OpenAI inicia operações comerciais no Brasil
A nova fase da companhia inclui parcerias com instituições públicas, universidades e organizações privadas, além de iniciativas voltadas à capacitação e pesquisa em inteligência artificial.
O Brasil passou a ocupar uma posição ainda mais estratégica para a OpenAI com o início das operações comerciais e a criação de uma estrutura própria em São Paulo. A decisão ocorre em um mercado no qual o ChatGPT já figura entre os mais utilizados no mundo e onde a adoção empresarial, técnica e profissional segue em forte crescimento.
OpenAI amplia presença empresarial no Brasil
A OpenAI iniciou suas operações comerciais no Brasil com uma equipe instalada em São Paulo, movimento que amplia a atuação direta da companhia em um de seus principais mercados globais.
A nova estrutura terá contato com empresas, desenvolvedores, universidades, pesquisadores e instituições públicas, com atenção especial a projetos capazes de incorporar inteligência artificial em atividades econômicas e serviços.
A abertura ocorre em um momento de forte presença do ChatGPT no país, que aparece entre os três maiores mercados da plataforma quando considerado o número de usuários ativos por semana.
A quantidade de brasileiros que utiliza o serviço quase dobrou no intervalo de um ano, enquanto aproximadamente 215 milhões de mensagens são enviadas diariamente por usuários localizados no território nacional.
O uso profissional também ocupa espaço relevante nessa expansão, pois 35% das mensagens classificadas de contas individuais brasileiras estavam relacionadas ao trabalho em junho de 2026, acima dos 30% observados globalmente.
A presença empresarial da OpenAI também avançou no período, com uma quantidade de vagas de usuário do ChatGPT Enterprise cinco vezes superior à registrada um ano antes.
Esse crescimento colocou o Brasil entre os dez principais mercados da companhia em clientes empresariais, fator que ajuda a explicar a escolha do país para uma estrutura comercial própria.
Uso empresarial e técnico avança no país
A comunidade brasileira de tecnologia ocupa posição estratégica para a nova operação, já que o Brasil possui o segundo maior contingente mundial de desenvolvedores que utilizam a API da OpenAI.
O Codex apresenta outra frente de expansão no mercado nacional, com uma base semanal de usuários mais de onze vezes maior desde o começo de 2026.
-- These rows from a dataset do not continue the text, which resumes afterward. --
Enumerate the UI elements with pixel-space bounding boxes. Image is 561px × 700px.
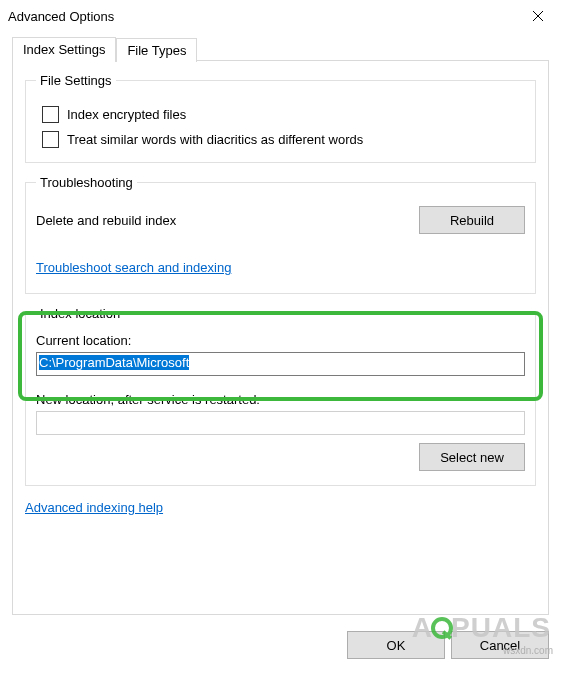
window-title: Advanced Options [8,9,114,24]
new-location-field[interactable] [36,411,525,435]
dialog-content: Index Settings File Types File Settings … [0,32,561,623]
tab-panel: File Settings Index encrypted files Trea… [12,60,549,615]
ok-button[interactable]: OK [347,631,445,659]
title-bar: Advanced Options [0,0,561,32]
troubleshoot-link[interactable]: Troubleshoot search and indexing [36,260,231,275]
row-treat-diacritics: Treat similar words with diacritics as d… [42,131,525,148]
row-advanced-help: Advanced indexing help [25,500,536,515]
dialog-button-row: OK Cancel [0,623,561,669]
select-new-button[interactable]: Select new [419,443,525,471]
label-current-location: Current location: [36,333,525,348]
group-file-settings: File Settings Index encrypted files Trea… [25,73,536,163]
troubleshooting-legend: Troubleshooting [36,175,137,190]
index-location-legend: Index location [36,306,124,321]
row-troubleshoot-link: Troubleshoot search and indexing [36,260,525,275]
label-treat-diacritics: Treat similar words with diacritics as d… [67,132,363,147]
tab-index-settings[interactable]: Index Settings [12,37,116,62]
advanced-help-link[interactable]: Advanced indexing help [25,500,163,515]
group-index-location: Index location Current location: C:\Prog… [25,306,536,486]
label-index-encrypted: Index encrypted files [67,107,186,122]
rebuild-button[interactable]: Rebuild [419,206,525,234]
current-location-field[interactable]: C:\ProgramData\Microsoft [36,352,525,376]
label-new-location: New location, after service is restarted… [36,392,525,407]
tab-strip: Index Settings File Types [12,37,549,61]
label-delete-rebuild: Delete and rebuild index [36,213,176,228]
cancel-button[interactable]: Cancel [451,631,549,659]
row-index-encrypted: Index encrypted files [42,106,525,123]
group-troubleshooting: Troubleshooting Delete and rebuild index… [25,175,536,294]
tab-file-types[interactable]: File Types [116,38,197,62]
current-location-value: C:\ProgramData\Microsoft [39,355,189,370]
row-rebuild: Delete and rebuild index Rebuild [36,206,525,234]
checkbox-treat-diacritics[interactable] [42,131,59,148]
close-icon [532,10,544,22]
row-select-new: Select new [36,443,525,471]
checkbox-index-encrypted[interactable] [42,106,59,123]
file-settings-legend: File Settings [36,73,116,88]
close-button[interactable] [515,0,561,32]
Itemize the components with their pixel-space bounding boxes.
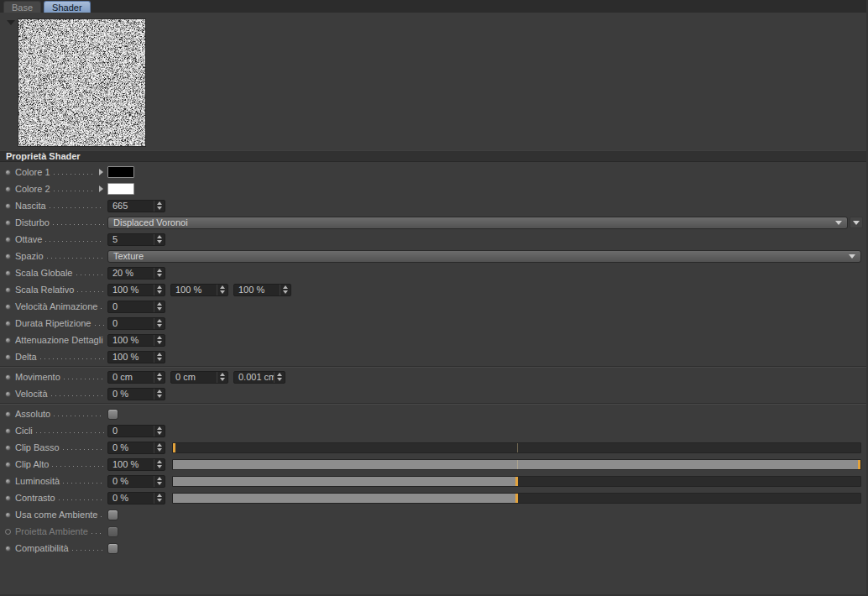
clip-alto-input[interactable]: 100 % xyxy=(107,458,165,471)
spinner-down-icon[interactable] xyxy=(157,358,162,361)
spinner-down-icon[interactable] xyxy=(157,378,162,381)
param-bullet-icon[interactable] xyxy=(5,478,11,484)
spinner-up-icon[interactable] xyxy=(220,373,225,376)
spinner-up-icon[interactable] xyxy=(220,285,225,289)
spinner-up-icon[interactable] xyxy=(157,302,162,306)
scala-relativo-y-input[interactable]: 100 % xyxy=(170,284,228,296)
spinner-down-icon[interactable] xyxy=(220,290,225,294)
param-bullet-icon[interactable] xyxy=(5,462,11,468)
tab-shader[interactable]: Shader xyxy=(44,1,90,13)
param-bullet-icon[interactable] xyxy=(5,411,11,417)
spinner-up-icon[interactable] xyxy=(157,319,162,322)
spinner-up-icon[interactable] xyxy=(157,353,162,356)
spinner-icon[interactable] xyxy=(154,201,165,212)
param-bullet-icon[interactable] xyxy=(5,495,11,501)
param-bullet-icon[interactable] xyxy=(5,337,11,343)
spinner-icon[interactable] xyxy=(154,493,165,504)
spinner-up-icon[interactable] xyxy=(157,460,162,463)
param-bullet-icon[interactable] xyxy=(5,428,11,434)
luminosita-slider[interactable] xyxy=(172,476,861,487)
colore1-swatch[interactable] xyxy=(107,166,134,178)
slider-handle[interactable] xyxy=(515,477,518,486)
param-bullet-icon[interactable] xyxy=(5,321,11,327)
spinner-down-icon[interactable] xyxy=(157,431,162,435)
expander-arrow-icon[interactable] xyxy=(99,186,103,192)
clip-basso-input[interactable]: 0 % xyxy=(107,442,165,454)
spinner-down-icon[interactable] xyxy=(157,324,162,327)
contrasto-slider[interactable] xyxy=(172,493,861,504)
param-bullet-icon[interactable] xyxy=(5,220,11,226)
slider-handle[interactable] xyxy=(515,494,518,503)
spinner-up-icon[interactable] xyxy=(157,336,162,339)
spinner-down-icon[interactable] xyxy=(157,240,162,243)
spinner-down-icon[interactable] xyxy=(157,207,162,210)
assoluto-checkbox[interactable] xyxy=(107,409,118,420)
velocita-animazione-input[interactable]: 0 xyxy=(107,301,165,313)
spinner-up-icon[interactable] xyxy=(277,373,282,376)
delta-input[interactable]: 100 % xyxy=(107,351,165,363)
attenuazione-dettagli-input[interactable]: 100 % xyxy=(107,334,165,347)
spinner-down-icon[interactable] xyxy=(157,274,162,277)
compatibilita-checkbox[interactable] xyxy=(107,543,118,554)
cicli-input[interactable]: 0 xyxy=(107,425,165,437)
param-bullet-icon[interactable] xyxy=(5,170,11,175)
spinner-icon[interactable] xyxy=(154,476,165,487)
spinner-icon[interactable] xyxy=(154,318,165,329)
spinner-up-icon[interactable] xyxy=(157,269,162,272)
collapse-arrow-icon[interactable] xyxy=(7,20,15,25)
movimento-z-input[interactable]: 0.001 cm xyxy=(233,371,285,384)
param-bullet-icon[interactable] xyxy=(5,512,11,518)
param-bullet-icon[interactable] xyxy=(5,445,11,451)
movimento-y-input[interactable]: 0 cm xyxy=(170,371,228,384)
ottave-input[interactable]: 5 xyxy=(107,233,165,246)
spinner-up-icon[interactable] xyxy=(157,494,162,497)
param-bullet-icon[interactable] xyxy=(5,186,11,192)
spinner-icon[interactable] xyxy=(154,389,165,400)
spinner-icon[interactable] xyxy=(154,234,165,245)
param-bullet-icon[interactable] xyxy=(5,546,11,552)
param-bullet-icon[interactable] xyxy=(5,374,11,380)
slider-handle[interactable] xyxy=(173,443,175,452)
velocita-input[interactable]: 0 % xyxy=(107,388,165,400)
slider-handle[interactable] xyxy=(858,460,860,469)
spinner-up-icon[interactable] xyxy=(157,389,162,393)
param-bullet-icon[interactable] xyxy=(5,304,11,310)
spinner-up-icon[interactable] xyxy=(157,426,162,430)
clip-basso-slider[interactable] xyxy=(172,442,861,453)
disturbo-select[interactable]: Displaced Voronoi xyxy=(107,217,848,229)
durata-ripetizione-input[interactable]: 0 xyxy=(107,317,165,330)
noise-options-button[interactable] xyxy=(850,217,863,228)
scala-relativo-z-input[interactable]: 100 % xyxy=(233,284,291,296)
spinner-icon[interactable] xyxy=(217,285,227,295)
spinner-icon[interactable] xyxy=(154,268,165,279)
expander-arrow-icon[interactable] xyxy=(99,169,103,175)
param-bullet-icon[interactable] xyxy=(5,354,11,360)
spinner-icon[interactable] xyxy=(154,459,165,470)
param-bullet-icon[interactable] xyxy=(5,270,11,276)
nascita-input[interactable]: 665 xyxy=(107,200,165,212)
spinner-up-icon[interactable] xyxy=(157,285,162,289)
spinner-down-icon[interactable] xyxy=(157,499,162,502)
spinner-down-icon[interactable] xyxy=(157,465,162,468)
shader-preview-canvas[interactable] xyxy=(18,18,146,147)
spinner-icon[interactable] xyxy=(274,372,285,383)
usa-come-ambiente-checkbox[interactable] xyxy=(107,510,118,520)
param-bullet-icon[interactable] xyxy=(5,391,11,397)
luminosita-input[interactable]: 0 % xyxy=(107,475,165,488)
spinner-icon[interactable] xyxy=(154,426,165,437)
spinner-down-icon[interactable] xyxy=(157,395,162,398)
spazio-select[interactable]: Texture xyxy=(107,250,861,263)
contrasto-input[interactable]: 0 % xyxy=(107,492,165,505)
param-bullet-icon[interactable] xyxy=(5,287,11,293)
scala-relativo-x-input[interactable]: 100 % xyxy=(107,284,165,296)
spinner-down-icon[interactable] xyxy=(283,290,288,294)
spinner-icon[interactable] xyxy=(154,301,165,312)
spinner-down-icon[interactable] xyxy=(277,378,282,381)
spinner-icon[interactable] xyxy=(217,372,227,383)
scala-globale-input[interactable]: 20 % xyxy=(107,267,165,280)
movimento-x-input[interactable]: 0 cm xyxy=(107,371,165,384)
spinner-up-icon[interactable] xyxy=(157,477,162,480)
spinner-down-icon[interactable] xyxy=(220,378,225,381)
param-bullet-icon[interactable] xyxy=(5,237,11,243)
spinner-up-icon[interactable] xyxy=(283,285,288,289)
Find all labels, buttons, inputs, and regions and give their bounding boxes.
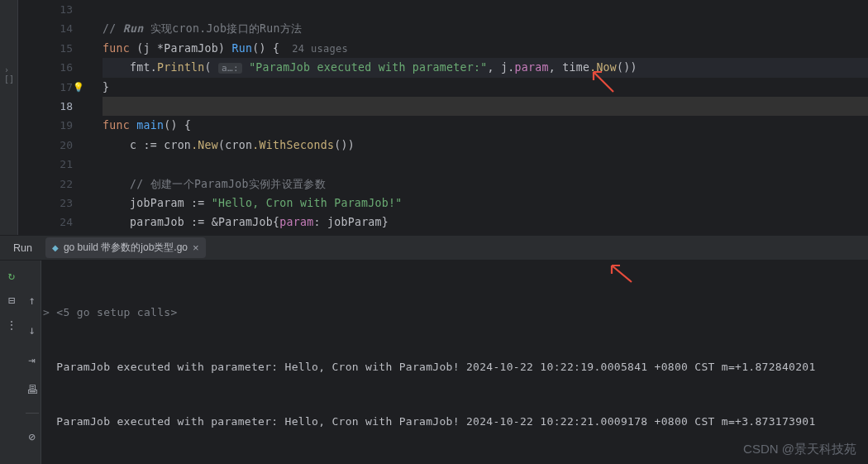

No mesmo intervalo, as interações diárias com a ferramenta cresceram quase trinta vezes, enquanto o país alcançou a liderança latino-americana no uso desse produto voltado ao desenvolvimento de software.
A companhia pretende usar sua presença local para auxiliar organizações na escolha de aplicações relevantes, preparação das equipes e criação de estruturas internas adequadas para adoção responsável da tecnologia.
Serviços financeiros, comércio, mobilidade, atendimento ao consumidor, programação e processos corporativos aparecem entre as áreas nas quais empresas brasileiras já utilizam soluções desenvolvidas pela OpenAI.
Um estudo independente do RegLab, financiado pela companhia, estima que a inteligência artificial possui potencial para acrescentar quase R$ 1 trilhão à economia brasileira até 2030.
Parcerias ampliam presença local
A instalação comercial da OpenAI em São Paulo também acompanha uma série de acordos com instituições brasileiras, que alcançam educação, pesquisa científica, saúde, administração pública e capacitação profissional.
A empresa firmou um memorando com a Prefeitura de São Paulo, por meio da Prodam, para ampliar o acesso à inteligência artificial na administração municipal e criar referências aplicáveis a outros governos brasileiros.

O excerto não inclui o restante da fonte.